Susan, you have to write the book you want to write, not the book you think will sell. It sounds like you've put real love into your current book and to stop writing it because another book might be kind of like it is insane troll logic. I like alternate history. I'd have to be convinced to read alternate history with dragons. I read at least two mystery series in which the main character is a PI who sticks with a case no matter what. Aside from the same scenery, they're entirely different.
'The Girl in Question'
The Great Write Way, Act Three: Where's the gun?
A place for Buffistas to discuss, beta and otherwise deal and dish on their non-fan fiction projects.
If you are that worried, push Charlotte more. That is your big original bit of alternative history, because I haven't really seen or read anything that focused on Charlotte. So if you are worried about the originality aspect, figure out how to use Charlotte more aggressively and prominently.
Well, I think she would become more prominent as the series goes on, particularly if it were to become successful enough that I could write beyond the four books or so I have planned and take her into her late teens and early 20's. I mean, there's only so much I can do with a little kid in what's primarily an adult military action-adventure story. I do like the idea of exploring what England might've looked like if Charlotte never died in childbirth and there was therefore never a Victoria. But this is Wellesley's story, really--it's the idea of having to give up his character that would most break my heart if I had to stop writing it. And I can only see myself writing him as a protagonist in an alternative history. If I were writing real world, he'd at most get a cameo. I have zero interest in writing biographical fiction (and I barely even read it), because I already know how it ends and I can't mess with his head by throwing him into situations he never had to face IRL.

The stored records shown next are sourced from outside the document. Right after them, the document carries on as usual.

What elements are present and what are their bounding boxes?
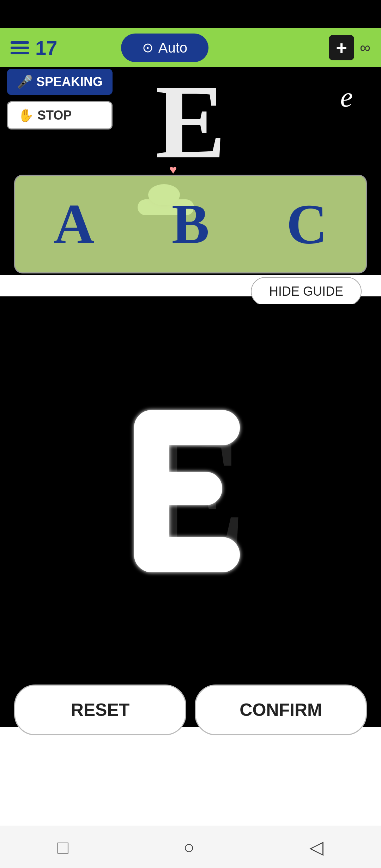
reset-label: RESET [71,700,130,720]
reset-button[interactable]: RESET [14,685,186,735]
menu-icon[interactable] [11,41,29,54]
hide-guide-label: HIDE GUIDE [269,284,343,299]
header-right: + ∞ [329,35,370,60]
option-a[interactable]: A [54,192,95,257]
option-b[interactable]: B [172,192,210,257]
nav-back-icon[interactable]: ◁ [309,837,323,858]
hide-guide-button[interactable]: HIDE GUIDE [251,277,362,306]
small-letter-e: e [340,81,353,113]
speaking-button[interactable]: 🎤 SPEAKING [7,69,113,95]
big-letter-text: E [155,69,226,175]
bottom-white-area [0,727,381,826]
infinity-label: ∞ [360,39,370,56]
header-left: 17 [11,36,57,59]
speak-stop-area: 🎤 SPEAKING ✋ STOP [7,69,113,129]
option-c[interactable]: C [286,192,327,257]
auto-label: Auto [158,40,187,56]
level-number: 17 [35,36,57,59]
nav-circle-icon[interactable]: ○ [183,837,194,858]
auto-button[interactable]: ⊙ Auto [121,34,208,62]
plus-icon: + [336,38,347,57]
status-bar [0,0,381,28]
plus-button[interactable]: + [329,35,354,60]
header: 17 ⊙ Auto + ∞ [0,28,381,67]
drawing-canvas[interactable]: E [14,304,367,678]
drawn-e-container: E [92,385,289,597]
bottom-navigation: □ ○ ◁ [0,826,381,868]
drawn-e-svg [106,392,275,590]
confirm-label: CONFIRM [240,700,322,720]
confirm-button[interactable]: CONFIRM [195,685,367,735]
action-buttons: RESET CONFIRM [14,685,367,735]
svg-rect-1 [134,410,240,445]
speaking-label: 🎤 SPEAKING [17,74,103,89]
nav-square-icon[interactable]: □ [58,837,68,858]
auto-icon: ⊙ [142,40,153,55]
stop-label: ✋ STOP [18,108,72,123]
svg-rect-3 [134,537,240,572]
svg-rect-2 [134,472,222,505]
answer-options-box: A B C [14,175,367,273]
stop-button[interactable]: ✋ STOP [7,101,113,129]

That's the core of it. I don't want have to to stop throwing Arthur Wellesley into strange situations and using them to challenge his spicy brains and unravel his certainties. It's just too damn fun to mess with his head...
Susan. Really Really don't change your story because of what some other author does. Just don't. Heinlein used to say that there are really only three plots: boy meets girl and variants, the brave little tailor, and the man who learned better. There is of course an obvious feminist critique of the phrasing, but fundamentally he was right. There are NO original plots. It all lies in the execution. Is your writing style exactly the same as nemesis, the Dread Pirate Novik? Is your world building, your sense of what the times is like the same? Don't worry about superficial similarities.

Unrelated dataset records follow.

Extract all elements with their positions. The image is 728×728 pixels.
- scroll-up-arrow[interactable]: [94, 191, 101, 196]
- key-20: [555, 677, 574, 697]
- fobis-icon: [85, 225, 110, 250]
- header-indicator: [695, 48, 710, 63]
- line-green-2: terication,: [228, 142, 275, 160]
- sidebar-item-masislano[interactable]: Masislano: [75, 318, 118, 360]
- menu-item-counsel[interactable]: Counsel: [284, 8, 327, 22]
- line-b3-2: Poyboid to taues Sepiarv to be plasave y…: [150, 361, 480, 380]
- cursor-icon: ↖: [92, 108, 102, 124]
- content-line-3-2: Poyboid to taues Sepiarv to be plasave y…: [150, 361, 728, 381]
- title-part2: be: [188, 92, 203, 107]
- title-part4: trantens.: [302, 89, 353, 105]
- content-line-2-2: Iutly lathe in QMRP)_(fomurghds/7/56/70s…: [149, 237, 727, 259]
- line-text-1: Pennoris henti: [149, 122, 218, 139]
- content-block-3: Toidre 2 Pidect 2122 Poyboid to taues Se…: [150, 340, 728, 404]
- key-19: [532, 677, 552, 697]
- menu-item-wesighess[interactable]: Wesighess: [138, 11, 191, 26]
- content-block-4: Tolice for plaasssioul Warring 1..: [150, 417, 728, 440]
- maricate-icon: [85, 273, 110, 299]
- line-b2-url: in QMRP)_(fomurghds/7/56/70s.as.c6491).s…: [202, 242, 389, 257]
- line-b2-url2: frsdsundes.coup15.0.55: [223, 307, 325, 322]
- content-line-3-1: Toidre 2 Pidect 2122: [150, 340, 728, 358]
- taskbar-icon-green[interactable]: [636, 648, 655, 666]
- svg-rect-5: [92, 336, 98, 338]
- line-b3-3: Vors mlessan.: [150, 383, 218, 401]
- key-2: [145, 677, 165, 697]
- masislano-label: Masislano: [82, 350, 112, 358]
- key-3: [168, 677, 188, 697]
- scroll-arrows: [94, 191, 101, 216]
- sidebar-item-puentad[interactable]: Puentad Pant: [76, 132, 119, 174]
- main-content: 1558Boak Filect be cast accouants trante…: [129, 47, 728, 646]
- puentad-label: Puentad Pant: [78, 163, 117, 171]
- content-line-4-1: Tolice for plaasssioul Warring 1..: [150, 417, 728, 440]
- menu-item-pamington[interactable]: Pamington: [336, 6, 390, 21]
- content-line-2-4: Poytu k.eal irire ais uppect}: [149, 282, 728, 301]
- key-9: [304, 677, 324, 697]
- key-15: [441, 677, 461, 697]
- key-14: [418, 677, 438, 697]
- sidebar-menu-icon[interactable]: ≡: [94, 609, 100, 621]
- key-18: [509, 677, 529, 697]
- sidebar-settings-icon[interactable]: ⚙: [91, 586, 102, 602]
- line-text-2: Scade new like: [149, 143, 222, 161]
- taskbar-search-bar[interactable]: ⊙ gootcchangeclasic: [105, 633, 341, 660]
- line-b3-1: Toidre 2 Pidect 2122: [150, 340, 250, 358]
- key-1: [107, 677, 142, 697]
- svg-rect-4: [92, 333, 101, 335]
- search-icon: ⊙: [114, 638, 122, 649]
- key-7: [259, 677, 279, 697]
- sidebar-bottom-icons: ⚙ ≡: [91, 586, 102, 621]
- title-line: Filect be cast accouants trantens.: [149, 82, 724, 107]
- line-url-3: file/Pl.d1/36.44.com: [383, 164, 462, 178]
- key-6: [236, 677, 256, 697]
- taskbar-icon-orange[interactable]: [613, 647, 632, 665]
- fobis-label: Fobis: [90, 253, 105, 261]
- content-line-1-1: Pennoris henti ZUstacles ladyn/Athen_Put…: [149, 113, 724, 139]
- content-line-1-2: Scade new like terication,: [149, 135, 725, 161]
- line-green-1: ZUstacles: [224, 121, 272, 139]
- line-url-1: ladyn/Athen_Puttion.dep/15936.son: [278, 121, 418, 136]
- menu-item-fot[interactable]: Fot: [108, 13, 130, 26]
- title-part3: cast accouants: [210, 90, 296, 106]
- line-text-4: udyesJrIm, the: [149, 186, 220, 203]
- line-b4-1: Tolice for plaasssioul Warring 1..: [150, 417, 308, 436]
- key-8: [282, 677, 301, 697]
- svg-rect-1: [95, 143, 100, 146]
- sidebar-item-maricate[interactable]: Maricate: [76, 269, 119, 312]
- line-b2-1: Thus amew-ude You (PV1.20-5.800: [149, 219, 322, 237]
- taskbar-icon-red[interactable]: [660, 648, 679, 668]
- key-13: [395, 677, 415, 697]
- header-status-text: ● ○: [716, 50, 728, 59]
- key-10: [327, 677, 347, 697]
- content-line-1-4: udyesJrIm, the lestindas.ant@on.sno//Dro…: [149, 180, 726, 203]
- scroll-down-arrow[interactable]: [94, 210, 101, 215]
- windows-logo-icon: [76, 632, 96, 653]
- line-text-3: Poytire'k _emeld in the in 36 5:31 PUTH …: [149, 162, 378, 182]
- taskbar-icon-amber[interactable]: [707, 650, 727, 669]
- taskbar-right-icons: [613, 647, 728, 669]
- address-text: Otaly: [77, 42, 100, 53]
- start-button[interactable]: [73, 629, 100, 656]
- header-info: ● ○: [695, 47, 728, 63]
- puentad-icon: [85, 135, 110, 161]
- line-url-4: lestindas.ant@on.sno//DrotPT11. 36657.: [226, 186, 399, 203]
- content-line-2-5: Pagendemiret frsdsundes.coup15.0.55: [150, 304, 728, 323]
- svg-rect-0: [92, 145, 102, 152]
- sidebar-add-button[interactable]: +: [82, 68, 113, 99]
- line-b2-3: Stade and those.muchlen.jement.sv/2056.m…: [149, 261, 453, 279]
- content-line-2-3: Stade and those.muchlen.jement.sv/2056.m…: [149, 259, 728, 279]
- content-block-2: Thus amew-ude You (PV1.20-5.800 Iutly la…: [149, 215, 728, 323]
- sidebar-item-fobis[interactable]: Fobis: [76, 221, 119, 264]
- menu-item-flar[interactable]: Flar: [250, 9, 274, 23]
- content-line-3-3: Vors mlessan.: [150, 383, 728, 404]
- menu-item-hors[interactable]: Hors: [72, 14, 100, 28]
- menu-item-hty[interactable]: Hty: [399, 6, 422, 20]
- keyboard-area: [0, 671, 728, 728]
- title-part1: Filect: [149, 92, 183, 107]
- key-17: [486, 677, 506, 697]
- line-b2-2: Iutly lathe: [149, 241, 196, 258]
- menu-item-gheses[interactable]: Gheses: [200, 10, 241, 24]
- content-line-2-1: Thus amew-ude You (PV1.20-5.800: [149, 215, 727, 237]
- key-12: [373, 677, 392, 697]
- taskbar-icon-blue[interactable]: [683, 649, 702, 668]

Listen to the wisdom of Sondheim:
Every moment makes a contribution,
Every little detail plays a part.
Having just a vision's no solution,.
Everything depends on execution
Putting it together, that's what counts!
And you are doing just that! Don't worry about similarities between one sentence descriptions. Someone creative in marketing can come up with a new one sentence description.
I feel pretty safe in saying, not that you were worried about this, but Naomi is not at all the type of person who would run around pointing fingers and accusing people of copying.
It all lies in the execution. Is your writing style exactly the same as nemesis, the Dread Pirate Novik? Is your world building, your sense of what the times is like the same?
Well, no, not at all. I'd even go so far as to say they're extremely different.
I feel pretty safe in saying, not that you were worried about this, but Naomi is not at all the type of person who would run around pointing fingers and accusing people of copying.
Yeah, I know. I'm more afraid everybody else will!
Heinlein used to say that there are really only three plots: boy meets girl and variants, the brave little tailor, and the man who learned better.
Wait. I thought the only three original stories were: Boy Meets Girl and variants, A Stranger Comes to Town, and The Quest.
Someone who has won awards retelling familiar tales, with a twist, of a writer a couple of generations older, and whose forte is retold fairytales often told me, "There are no original stories. None. Tell what you want, just make sure you tell it well."
(If I wanted to work at it I could get another told or tell in that sentence somewhere)
I had to have the "no original plots" talk with a friend several years ago. I told her, "The only ones who came up with original stories were the cavemen who told them first." That cheered her up.
The Brave Little Tailor could share elements with The Quest, but I think A Stranger Comes is more pervasive than The Man Who Learned Better, though the latter covers most of Aesop's Fables.
Does V of E have the same Napoleon succeeded in invading England thing that you do, Susan? I'm not familiar at all.
Yeah, it does, though it sounds like she might resolve that in one book instead of spinning it out over a series like I'm planning to.